I was having a conversation with a customer the other day who was very concerned about a pidin listing where he was seeing something like the following:
# pidin pid tid name prio STATE Blocked ... 20 1 server_app 255o RECEIVE 1 20 1 server_app 10o RUNNING 20 1 server_app 255o RECEIVE 1 ... 32 1 client_app 10o REPLY 20 32 2 client_app 10f NANOSLEEP ...
He was concerned because most of his system generally operated at priority 10 and if there were tasks that were at priority 255, then wouldn’t those other tasks be starved out and never get a chance to run!?
Of course if you take a few minutes to reflect on what is really being displayed then peace and calm return quite quickly to the world.
The threads that are all marked as being high priority are all in blocking states. That is to say that they are not RUNNING, nor are they wanting to run and in the READY state. In fact they are all blocked waiting for some other sort of event to occur or non-CPU resource to become available. While their reported priorities are high they are not going to interfere with the operation of the system … at least not until they transition to a RUNNING or READY state. In the case of threads which are RECEIVE blocked such as is the case here, unless the communication channels were created specifically to avoid priority inheritance, the receive thread will end up READY/RUNNING at the priority of the sending client.

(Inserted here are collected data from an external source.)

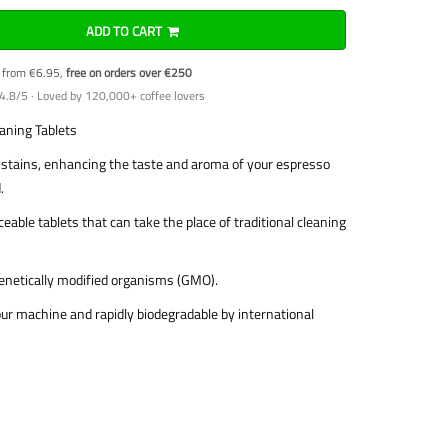
ADD TO CART
y from €6.95,
free on orders over €250
4.8/5 · Loved by 120,000+ coffee lovers
ning Tablets
d stains, enhancing the taste and aroma of your espresso
.
eable tablets that can take the place of traditional cleaning
enetically modified organisms (GMO).
ur machine and rapidly biodegradable by international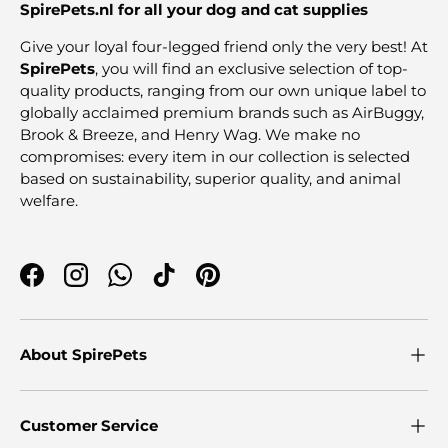
SpirePets.nl for all your dog and cat supplies
Give your loyal four-legged friend only the very best! At
SpirePets
, you will find an exclusive selection of top-
quality products, ranging from our own unique label to
globally acclaimed premium brands such as AirBuggy,
Brook & Breeze, and Henry Wag. We make no
compromises: every item in our collection is selected
based on sustainability, superior quality, and animal
welfare.
Facebook
Instagram
WhatsApp
TikTok
Pinterest
About SpirePets
Customer Service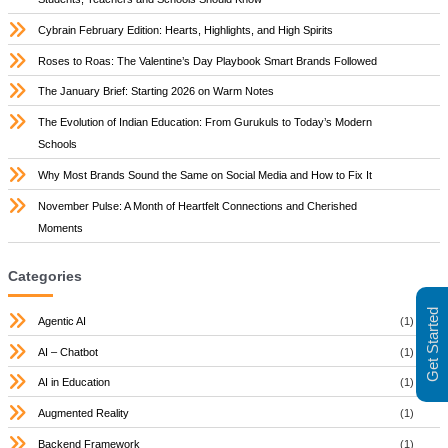
Cybrain February Edition: Hearts, Highlights, and High Spirits
Roses to Roas: The Valentine’s Day Playbook Smart Brands Followed
The January Brief: Starting 2026 on Warm Notes
The Evolution of Indian Education: From Gurukuls to Today’s Modern
Schools
Why Most Brands Sound the Same on Social Media and How to Fix It
November Pulse: A Month of Heartfelt Connections and Cherished
Moments
Categories
Get Started
Agentic AI
(1)
AI – Chatbot
(1)
AI in Education
(1)
Augmented Reality
(1)
Backend Framework
(1)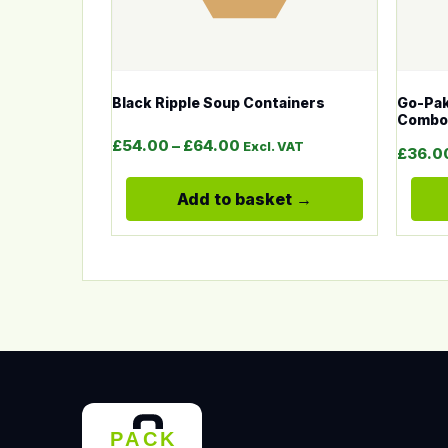
Black Ripple Soup Containers
Go-Pak
Combo
Price range: £54.00 throu
£
54.00
–
£
64.00
Excl. VAT
£
36.0
Add to basket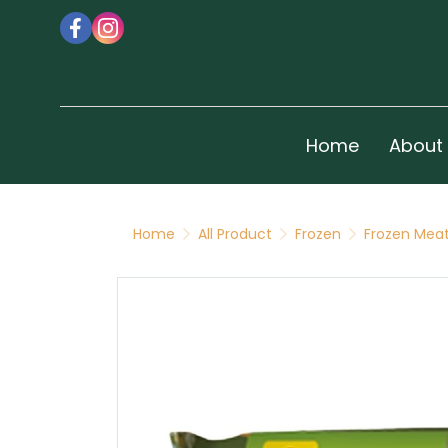
Home
About
Home
All Product
Frozen
Frozen Meat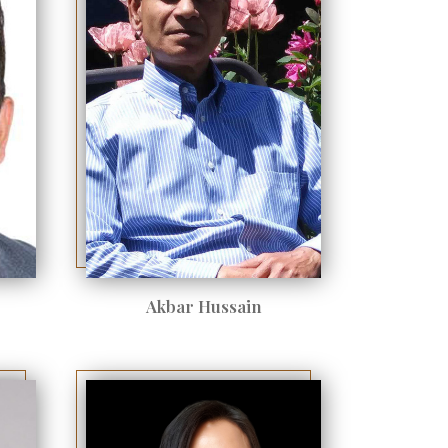
Akbar Hussain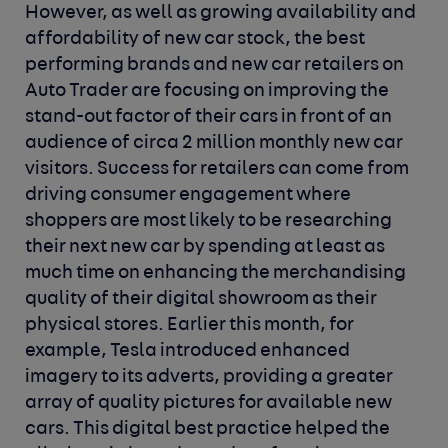
However, as well as growing availability and
affordability of new car stock, the best
performing brands and new car retailers on
Auto Trader are focusing on improving the
stand-out factor of their cars in front of an
audience of circa 2 million monthly new car
visitors. Success for retailers can come from
driving consumer engagement where
shoppers are most likely to be researching
their next new car by spending at least as
much time on enhancing the merchandising
quality of their digital showroom as their
physical stores. Earlier this month, for
example, Tesla introduced enhanced
imagery to its adverts, providing a greater
array of quality pictures for available new
cars. This digital best practice helped the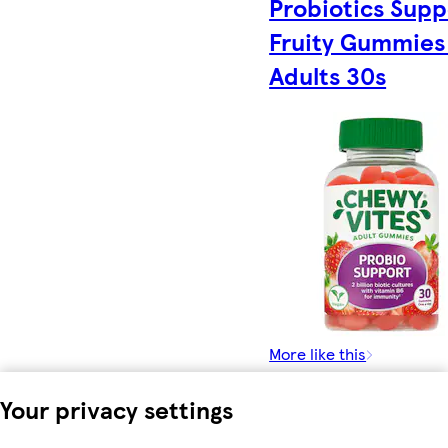
Probiotics Supp
Fruity Gummies 
Adults 30s
More like this
Your privacy settings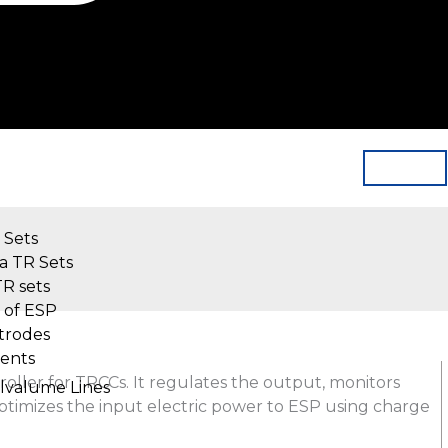
 Sets
a TR Sets
TR sets
 of ESP
trodes
ents
roller for TRCCs. It regulates the output, monitors
alvalume Lines
optimizes the input electric power to ESP using charge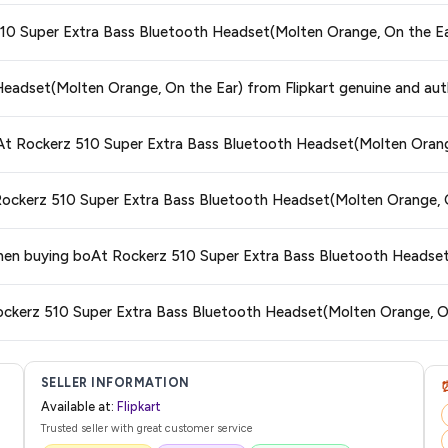
ors prices across all major e-commerce platforms including Amazon, Flipkart
 510 Super Extra Bass Bluetooth Headset(Molten Orange, On the Ea
ooth Headset(Molten Orange, On the Ear)
available in 2026. We update our p
est price guaranteed
.
ge at any time. We recommend placing your order as soon as possible to lock 
Headset(Molten Orange, On the Ear) from Flipkart genuine and aut
 and are 100% genuine. You can also look for the "Fulfilled by Flipkart" tag for a
oAt Rockerz 510 Super Extra Bass Bluetooth Headset(Molten Orang
 typically offers free delivery for Prime members and on orders above a certa
 Rockerz 510 Super Extra Bass Bluetooth Headset(Molten Orange, 
de.
tegory. We recommend checking the return policy directly on the Flipkart prod
 when buying boAt Rockerz 510 Super Extra Bass Bluetooth Headse
are no hidden fees. Any applicable delivery charges will be displayed at 
Rockerz 510 Super Extra Bass Bluetooth Headset(Molten Orange, O
 from Flipkart with a tracking ID. You can use that ID on their website or app t
SELLER INFORMATION
Available at:
Flipkart
Trusted seller with great customer service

If that is the case you may wonder, why have pidin report the priority information on blocking states at all if it is just going to cause people this sense of panic and trigger these types of false alarms?
Well the information can be insightfull since in most blocking scenarios, the thread was READY or RUNNING prior to being blocked and as such the priority gives a hint to what they might have been doing. Also in the case of priority inheritance states (MUTEX, SEND) then you can better see who is causing priorities to be automatically shifted in the system.
In this case, 255 was a curious number to be seeing and we eventually traced it back to their code where they were generating asynchronous pulse events to a server, but the pulses were not being properly initialized and were picking up junk off the stack and setting bad priorities … hence the 255 value.